2. January, 1997 telephone interview with Sgt. Atkeson of the Ohio State Patrol, who stated that the only written instructions available which are given to the officer using the code word is that they are to 'acquire a flight path, make and registration number of the aircraft in question.' However, what is not explained is that when such information is obtained, the object is no longer UNIDENTIFIED, and therefore not to be categorized as a SIGNAL-50 report.

3. "SIGNAL 50" code term utilized by O.S.P., source: Police Call Plus, Volume 3, Publisher, Gene Hughes.

4. Report On Incident At LeCI, published February 1996 by Kenny Young, TASK; also reported in April 9, 1993 Cincinnati Post, Cincinnati Enquirer, and April 17 Western Star newspapers.

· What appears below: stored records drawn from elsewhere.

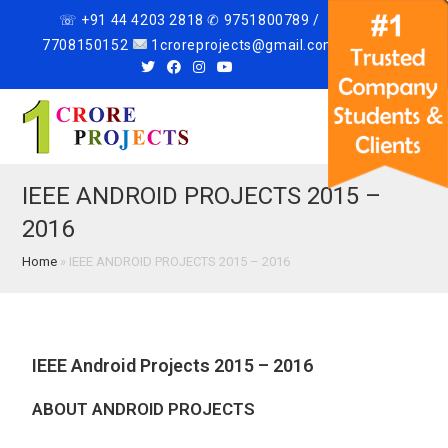
☏ +91 44 4203 2818 ✆ 9751800789 /
7708150152
1croreprojects@gmail.com
Menu
IEEE ANDROID PROJECTS 2015 –
2016
Home
»
IEEE ANDROID PROJECTS 2015 – 2016
IEEE Android Projects 2015 – 2016
ABOUT ANDROID PROJECTS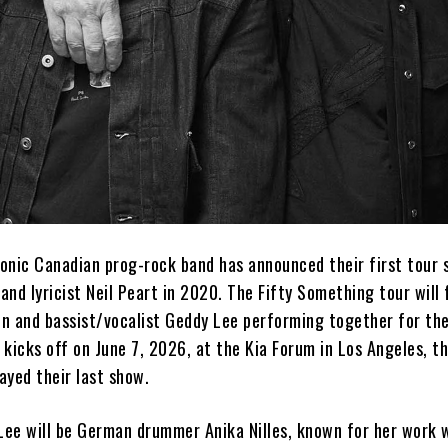
conic Canadian prog-rock band has announced their first tour 
nd lyricist Neil Peart in 2020. The Fifty Something tour will
on and bassist/vocalist Geddy Lee performing together for the
r kicks off on June 7, 2026, at the Kia Forum in Los Angeles, 
ayed their last show.
 Lee will be German drummer Anika Nilles, known for her work w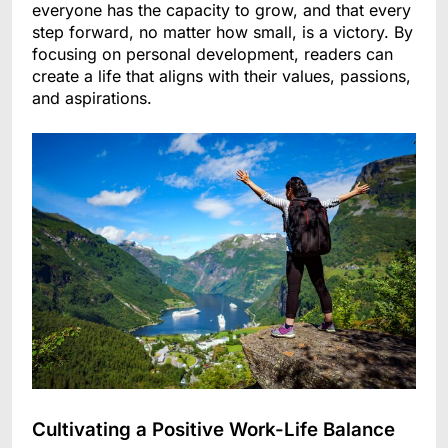
everyone has the capacity to grow, and that every
step forward, no matter how small, is a victory. By
focusing on personal development, readers can
create a life that aligns with their values, passions,
and aspirations.
Cultivating a Positive Work-Life Balance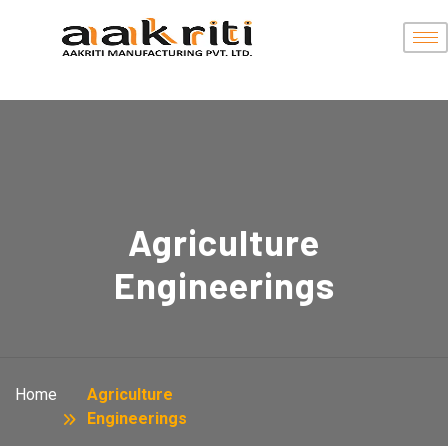
Agriculture
Engineerings
Home
Agriculture
Engineerings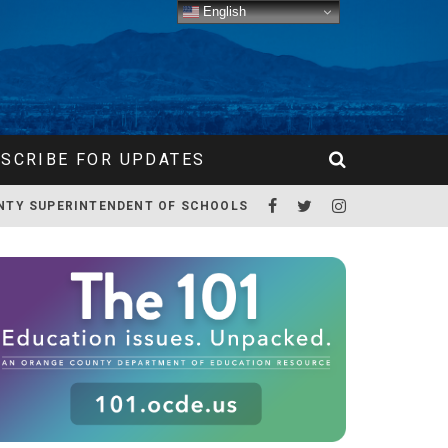
English
SCRIBE FOR UPDATES
NTY SUPERINTENDENT OF SCHOOLS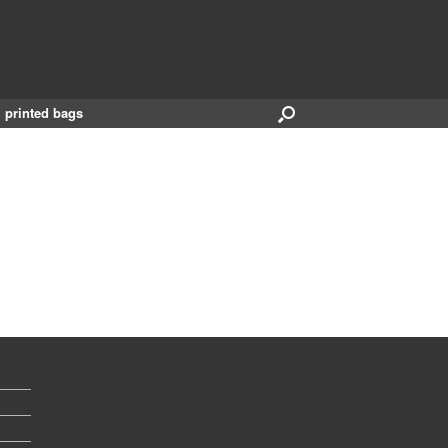
printed bags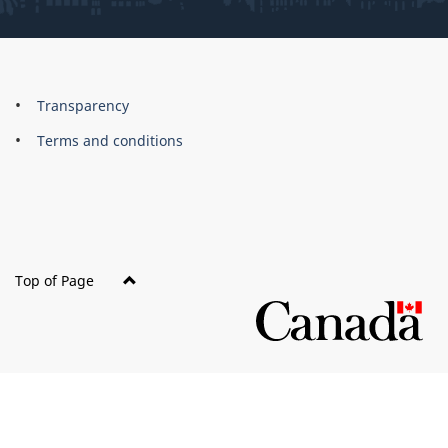
About
Brand
Transparency
this
Terms and conditions
site
Top of Page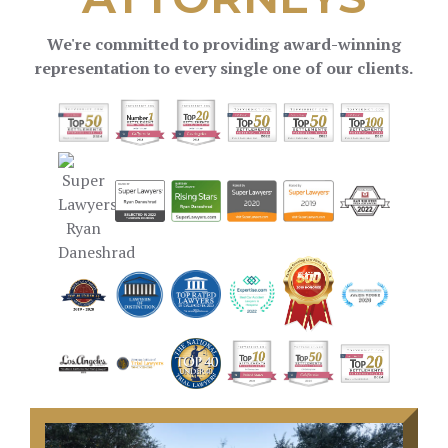
We're committed to providing award-winning
representation to every single one of our clients.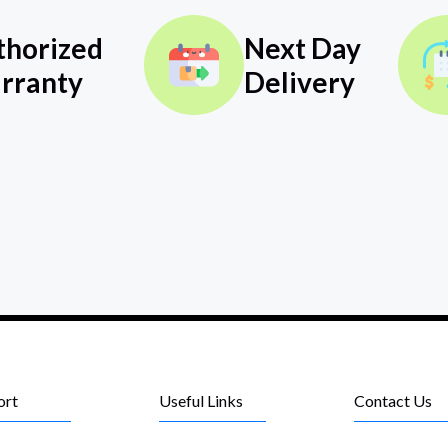
thorized
Next Day
rranty
Delivery
ort
Useful Links
Contact Us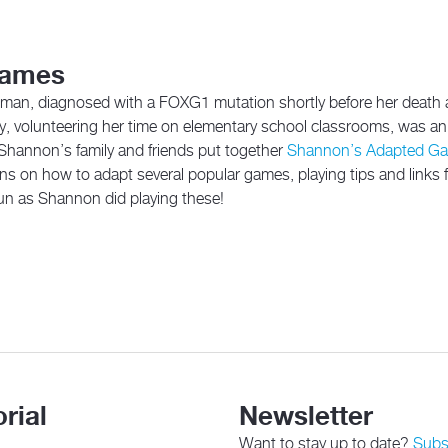
Games
man, diagnosed with a FOXG1 mutation shortly before her death 
y, volunteering her time on elementary school classrooms, was an 
, Shannon’s family and friends put together
Shannon’s Adapted G
tions on how to adapt several popular games, playing tips and links
un as Shannon did playing these!
rial
Newsletter
Want to stay up to date?
Subsc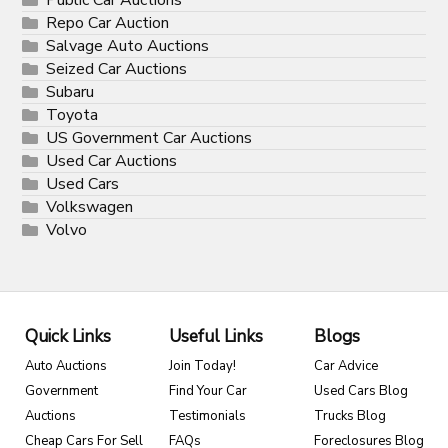
Repo Car Auction
Salvage Auto Auctions
Seized Car Auctions
Subaru
Toyota
US Government Car Auctions
Used Car Auctions
Used Cars
Volkswagen
Volvo
Quick Links
Useful Links
Blogs
Auto Auctions
Join Today!
Car Advice
Government
Find Your Car
Used Cars Blog
Auctions
Testimonials
Trucks Blog
Cheap Cars For Sell
FAQs
Foreclosures Blog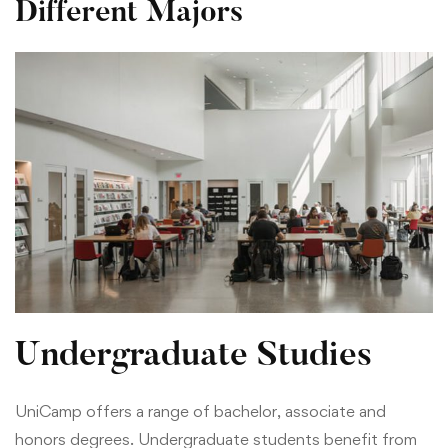
Different Majors
Undergraduate Studies
UniCamp offers a range of bachelor, associate and
honors degrees. Undergraduate students benefit from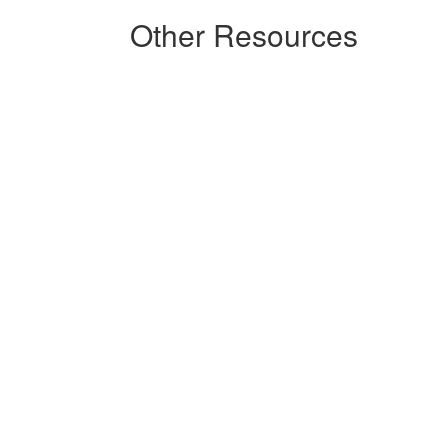
Other Resources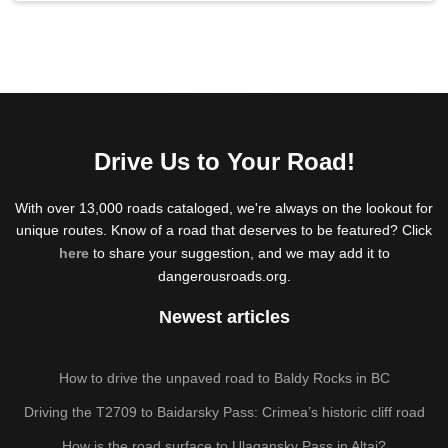
Drive Us to Your Road!
With over 13,000 roads cataloged, we're always on the lookout for
unique routes. Know of a road that deserves to be featured? Click
here
to share your suggestion, and we may add it to
dangerousroads.org.
Newest articles
How to drive the unpaved road to Baldy Rocks in BC
Driving the T2709 to Baidarsky Pass: Crimea’s historic cliff road
How is the road surface to Ulagansky Pass in Altai?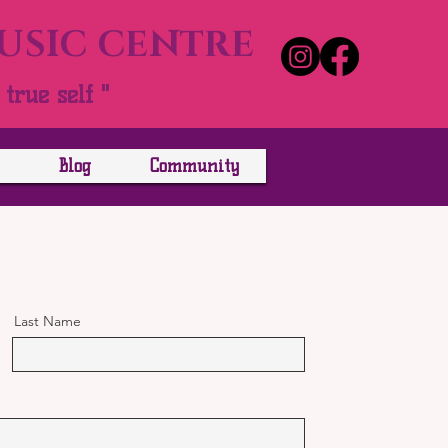
MUSIC CENTRE
true self "
Blog
Community
Last Name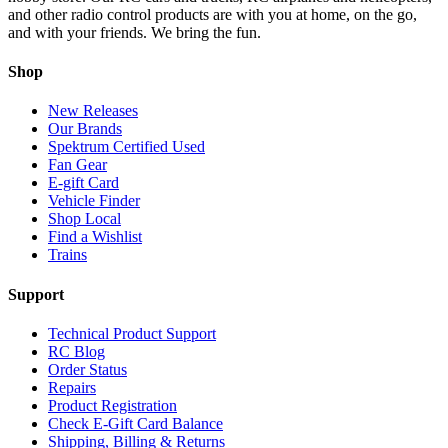
and other radio control products are with you at home, on the go,
and with your friends. We bring the fun.
Shop
New Releases
Our Brands
Spektrum Certified Used
Fan Gear
E-gift Card
Vehicle Finder
Shop Local
Find a Wishlist
Trains
Support
Technical Product Support
RC Blog
Order Status
Repairs
Product Registration
Check E-Gift Card Balance
Shipping, Billing & Returns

O.S.P. reports and documentation obtained by Dale Farmer, TASK

5. Telephone interview with Captain H. Lake, Shift Commander at WCI, January 26, 1993

6. Telephone interview with Paul E. Cassidy, Wright-Patt Acting FOIA Manager, November 1995. Cassidy stated during this interview that "all UFO-related FOIA requests are simply 'thrown out.'"

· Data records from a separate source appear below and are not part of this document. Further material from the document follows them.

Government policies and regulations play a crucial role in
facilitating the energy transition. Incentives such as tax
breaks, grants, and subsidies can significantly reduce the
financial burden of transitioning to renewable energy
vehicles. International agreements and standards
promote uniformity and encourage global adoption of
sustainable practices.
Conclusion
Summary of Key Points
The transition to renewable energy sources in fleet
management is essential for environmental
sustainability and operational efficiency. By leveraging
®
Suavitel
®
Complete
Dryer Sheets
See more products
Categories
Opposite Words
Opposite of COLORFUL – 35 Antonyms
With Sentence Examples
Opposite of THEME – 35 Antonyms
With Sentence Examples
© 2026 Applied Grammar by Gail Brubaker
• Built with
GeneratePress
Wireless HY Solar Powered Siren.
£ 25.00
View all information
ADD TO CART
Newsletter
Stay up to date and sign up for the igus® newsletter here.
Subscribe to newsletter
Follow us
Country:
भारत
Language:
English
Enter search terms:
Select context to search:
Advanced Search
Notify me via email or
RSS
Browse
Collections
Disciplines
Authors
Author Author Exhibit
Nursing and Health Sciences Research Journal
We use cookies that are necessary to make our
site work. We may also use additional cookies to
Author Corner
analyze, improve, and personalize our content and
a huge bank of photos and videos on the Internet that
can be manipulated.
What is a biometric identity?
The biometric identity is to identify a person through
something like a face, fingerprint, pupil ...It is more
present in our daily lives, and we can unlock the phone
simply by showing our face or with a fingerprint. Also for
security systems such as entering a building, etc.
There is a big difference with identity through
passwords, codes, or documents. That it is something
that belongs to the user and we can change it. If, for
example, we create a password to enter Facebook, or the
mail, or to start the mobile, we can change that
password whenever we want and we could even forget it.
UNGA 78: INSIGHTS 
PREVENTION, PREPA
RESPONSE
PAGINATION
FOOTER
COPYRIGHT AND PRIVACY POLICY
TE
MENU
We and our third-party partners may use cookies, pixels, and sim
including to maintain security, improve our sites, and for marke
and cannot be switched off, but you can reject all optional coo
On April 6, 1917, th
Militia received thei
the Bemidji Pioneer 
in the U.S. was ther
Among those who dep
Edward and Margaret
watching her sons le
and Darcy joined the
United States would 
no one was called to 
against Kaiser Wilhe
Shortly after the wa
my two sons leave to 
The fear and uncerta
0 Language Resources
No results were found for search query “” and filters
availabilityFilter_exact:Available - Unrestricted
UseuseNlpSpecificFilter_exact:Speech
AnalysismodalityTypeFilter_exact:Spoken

7. Report from WCCC Director of Communications, Frank Young, February 6, 1996, and also separate telephone discussion with O.S.P. dispatcher on December 28, 1995

8. Mysteries Of The Unknown: The UFO Phenomenon, Time-Life Books, 1987

9. UFO Crash Retrievals: The Inner Sanctum, Leonard Stringfield, 1992

10. Telephone interview with Liberty TWP dispatcher, April 1996

11. It was learned that the "wrong" Liberty had been contacted after clarification from Liberty TWP Police Chief Gerald Wardrop during a May 1996 telephone interview.

12. Telephone with Liberty TWP Police Officer Tobe Melero, May 1996

13. Fax transmission memo from Robert J. Caffro, Operations Manager of Trumbull County 911, dated June 25, 1996

14. Telephone call placed to Youngstown FAA Tower, June 1996 


This article, originally prepared in June of 1996, was updated and revised in JUNE of 1998 to reflect the acquisition of AUDIO DISPATCH TAPES of 9-1-1 correspondence from the Trumbull County Sheriff's Department, after a date of the event was acquired by two telecommunicators from the center who conducted their own private inquiry, acting as citizens. Their investigations were unofficial, and not on behalf of the department in any capacity, and were inspired by the original report which was posted on the internet. The revised version reflects the discovery of the DATE of this event, and omits previous speculation that the incident was within the time-frame of the Pittsburgh jetliner calamity in September of 1994. The Trumbull County event, happening in December, is not known to have any correlation with the Pennsylvania jetliner tragedy.